(Description of the task) Only the number is wanted: how many lines in the material below contain "Saône".
(Beginning of Exercise data)
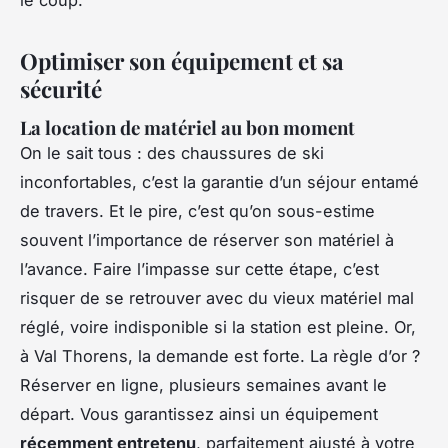
le coup.
Optimiser son équipement et sa
sécurité
La location de matériel au bon moment
On le sait tous : des chaussures de ski
inconfortables, c’est la garantie d’un séjour entamé
de travers. Et le pire, c’est qu’on sous-estime
souvent l’importance de réserver son matériel à
l’avance. Faire l’impasse sur cette étape, c’est
risquer de se retrouver avec du vieux matériel mal
réglé, voire indisponible si la station est pleine. Or,
à Val Thorens, la demande est forte. La règle d’or ?
Réserver en ligne, plusieurs semaines avant le
départ. Vous garantissez ainsi un équipement
récemment entretenu
, parfaitement ajusté à votre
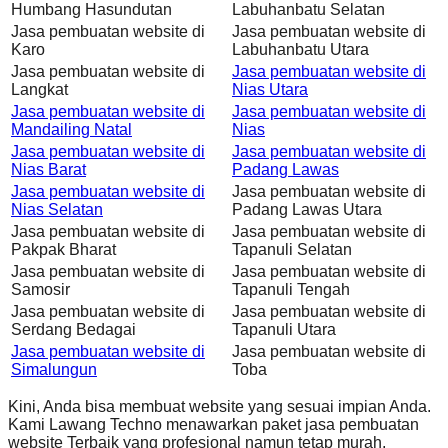
Humbang Hasundutan
Labuhanbatu Selatan
Jasa pembuatan website di
Jasa pembuatan website di
Karo
Labuhanbatu Utara
Jasa pembuatan website di
Jasa pembuatan website di
Langkat
Nias Utara
Jasa pembuatan website di
Jasa pembuatan website di
Mandailing Natal
Nias
Jasa pembuatan website di
Jasa pembuatan website di
Nias Barat
Padang Lawas
Jasa pembuatan website di
Jasa pembuatan website di
Nias Selatan
Padang Lawas Utara
Jasa pembuatan website di
Jasa pembuatan website di
Pakpak Bharat
Tapanuli Selatan
Jasa pembuatan website di
Jasa pembuatan website di
Samosir
Tapanuli Tengah
Jasa pembuatan website di
Jasa pembuatan website di
Serdang Bedagai
Tapanuli Utara
Jasa pembuatan website di
Jasa pembuatan website di
Simalungun
Toba
Kini, Anda bisa membuat website yang sesuai impian Anda.
Kami Lawang Techno menawarkan paket jasa pembuatan
website Terbaik yang profesional namun tetap murah,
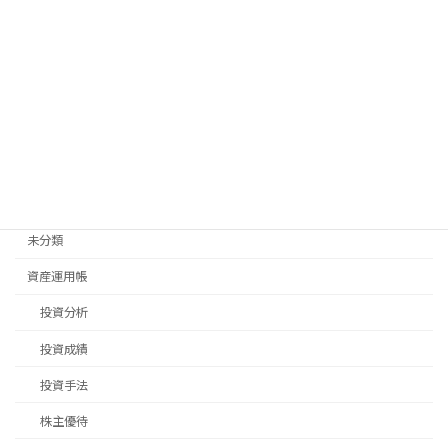
旅行
日常生活
畑仕事
移住先探し
移住手続き
退職後手続き
未分類
資産運用帳
投資分析
投資成績
投資手法
株主優待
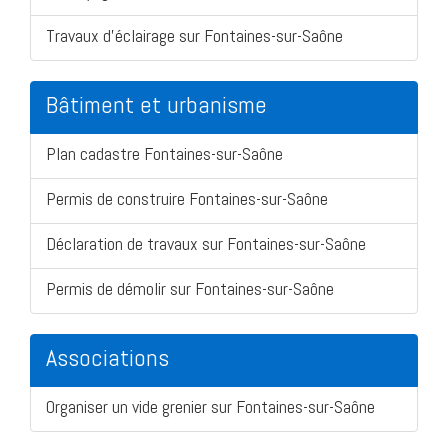
Travaux d'éclairage sur Fontaines-sur-Saône
Bâtiment et urbanisme
Plan cadastre Fontaines-sur-Saône
Permis de construire Fontaines-sur-Saône
Déclaration de travaux sur Fontaines-sur-Saône
Permis de démolir sur Fontaines-sur-Saône
Associations
Organiser un vide grenier sur Fontaines-sur-Saône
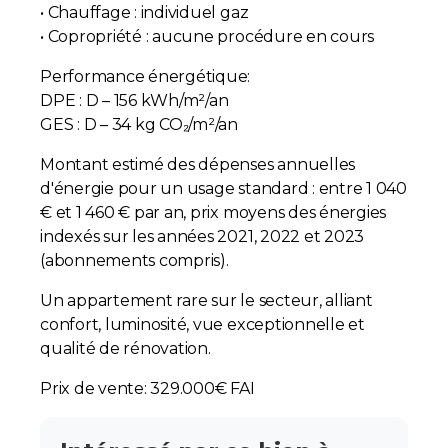
• Chauffage : individuel gaz
• Copropriété : aucune procédure en cours
Performance énergétique:
DPE : D – 156 kWh/m²/an
GES : D – 34 kg CO₂/m²/an
Montant estimé des dépenses annuelles
d'énergie pour un usage standard : entre 1 040
€ et 1 460 € par an, prix moyens des énergies
indexés sur les années 2021, 2022 et 2023
(abonnements compris).
Un appartement rare sur le secteur, alliant
confort, luminosité, vue exceptionnelle et
qualité de rénovation.
Prix de vente: 329.000€ FAI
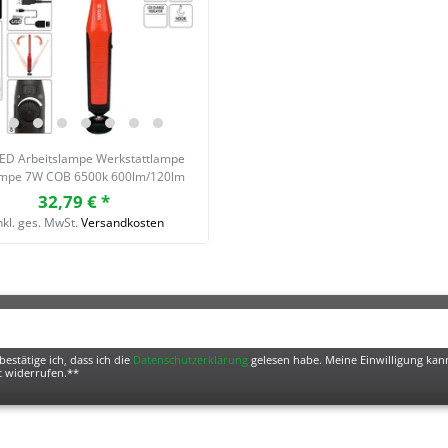
ED Arbeitslampe Werkstattlampe
ampe 7W COB 6500k 600lm/120lm
32,79 € *
nkl. ges. MwSt.
Versandkosten
bestätige ich, dass ich die
Daten­schutz­erklärung
gelesen habe. Meine Einwilligung kann
t widerrufen.**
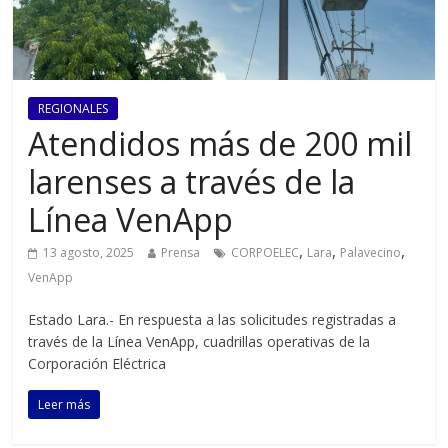
REGIONALES
Atendidos más de 200 mil
larenses a través de la
Línea VenApp
,
,
,
13 agosto, 2025
Prensa
CORPOELEC
Lara
Palavecino
VenApp
Estado Lara.- En respuesta a las solicitudes registradas a
través de la Línea VenApp, cuadrillas operativas de la
Corporación Eléctrica
Leer más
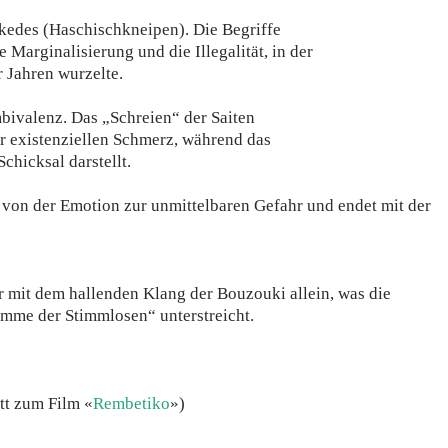
Tekedes (Haschischkneipen). Die Begriffe
 Marginalisierung und die Illegalität, in der
 Jahren wurzelte.
mbivalenz. Das „Schreien“ der Saiten
ür existenziellen Schmerz, während das
chicksal darstellt.
er von der Emotion zur unmittelbaren Gefahr und endet mit der
er mit dem hallenden Klang der Bouzouki allein, was die
imme der Stimmlosen“ unterstreicht.
tt zum Film «
Rembetiko
»)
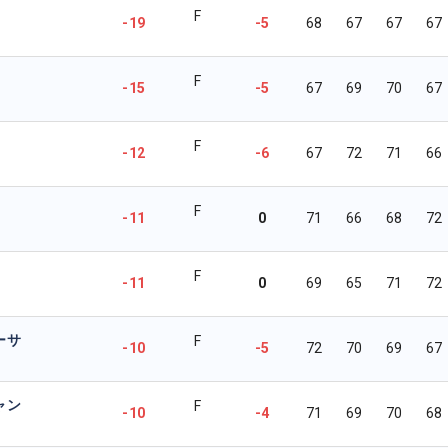
F
-19
-5
68
67
67
67
F
-15
-5
67
69
70
67
F
-12
-6
67
72
71
66
F
-11
0
71
66
68
72
F
-11
0
69
65
71
72
ーサ
F
-10
-5
72
70
69
67
ャン
F
-10
-4
71
69
70
68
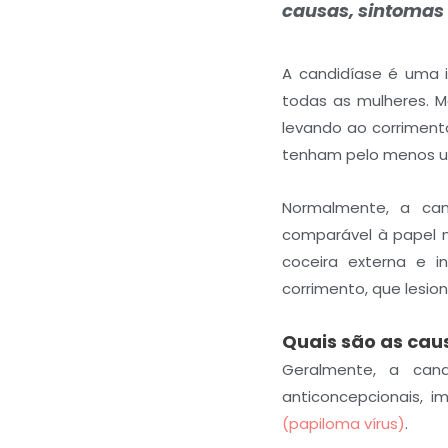
causas, sintomas 
A candidíase é uma 
todas as mulheres. M
levando ao corrimen
tenham pelo menos um
Normalmente, a can
comparável à papel 
coceira externa e 
corrimento, que lesio
Quais são as cau
Geralmente, a cand
anticoncepcionais, i
(papiloma vírus)
.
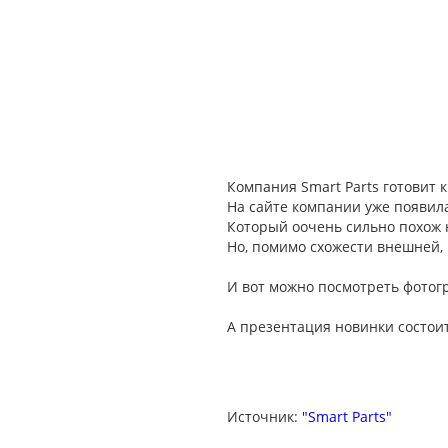
Компания Smart Parts готовит 
На сайте компании уже появила
Который оочень сильно похож н
Но, помимо схожести внешней,
И вот можно посмотреть фотогр
А презентация новинки состоит
Источник:
"Smart Parts"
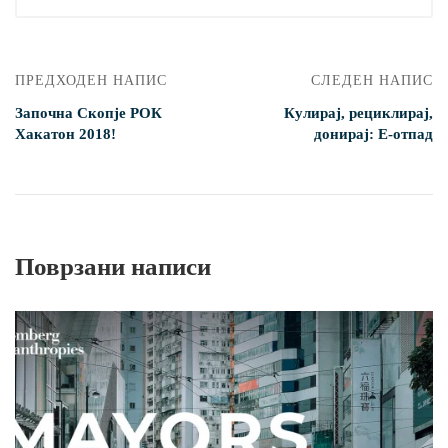
ПРЕДХОДЕН НАПИС
СЛЕДЕН НАПИС
Започна Скопје РОК
Кулирај, рециклирај,
Хакатон 2018!
донирaj: Е-отпад
Поврзани написи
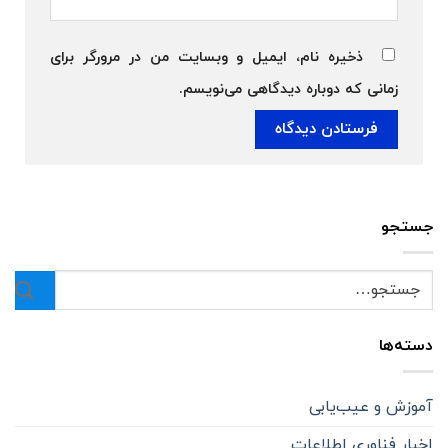
ذخیره نام، ایمیل و وبسایت من در مرورگر برای
زمانی که دوباره دیدگاهی می‌نویسم.
جستجو
دسته‌ها
آموزش و عیب‌یابی
اخبار فناوری اطلاعات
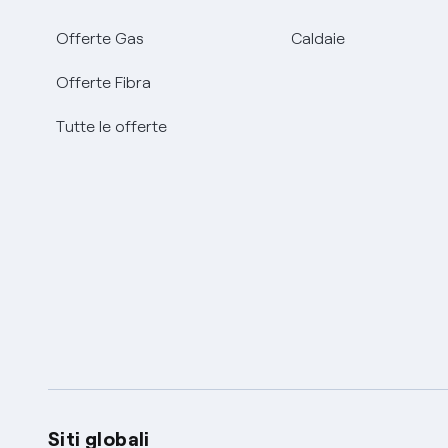
Offerte Gas
Caldaie
Offerte Fibra
Tutte le offerte
Siti globali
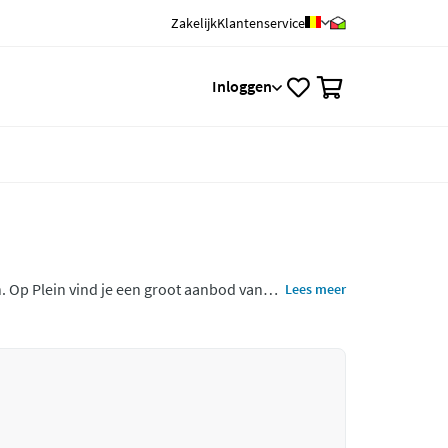
Zakelijk
Klantenservice
0
Inloggen
 Op Plein vind je een groot aanbod van
Lees meer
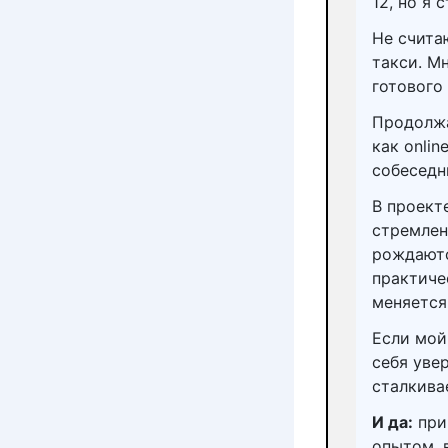
12, но я 
Не считаю
такси. М
готового
Продолжа
как onlin
собеседн
В проект
стремлен
рождаютс
практиче
меняется
Если мой
себя увер
сталкивае
И да:
при
опытом, 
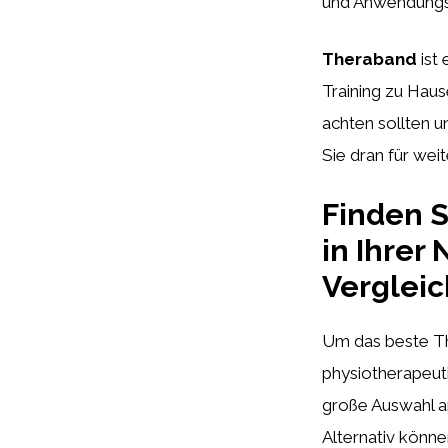
und Anwendungsb
Theraband
ist 
Training zu Haus
achten sollten u
Sie dran für we
Finden S
in Ihrer
Vergleic
Um das beste The
physiotherapeut
große Auswahl a
Alternativ könne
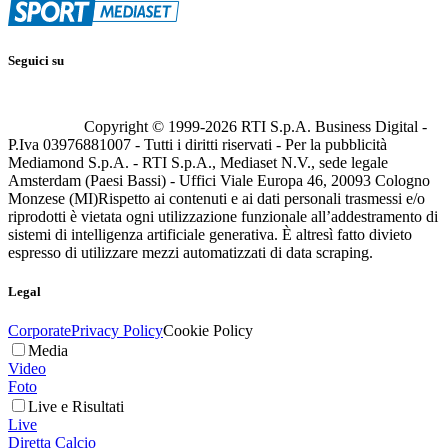
Seguici su
Copyright © 1999-
2026
RTI S.p.A. Business Digital -
P.Iva 03976881007 - Tutti i diritti riservati - Per la pubblicità
Mediamond S.p.A. - RTI S.p.A., Mediaset N.V., sede legale
Amsterdam (Paesi Bassi) - Uffici Viale Europa 46, 20093 Cologno
Monzese (MI)
Rispetto ai contenuti e ai dati personali trasmessi e/o
riprodotti è vietata ogni utilizzazione funzionale all’addestramento di
sistemi di intelligenza artificiale generativa. È altresì fatto divieto
espresso di utilizzare mezzi automatizzati di data scraping.
Legal
Corporate
Privacy Policy
Cookie Policy
Media
Video
Foto
Live e Risultati
Live
Diretta Calcio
(End of Exercise data)
(Task solution) 6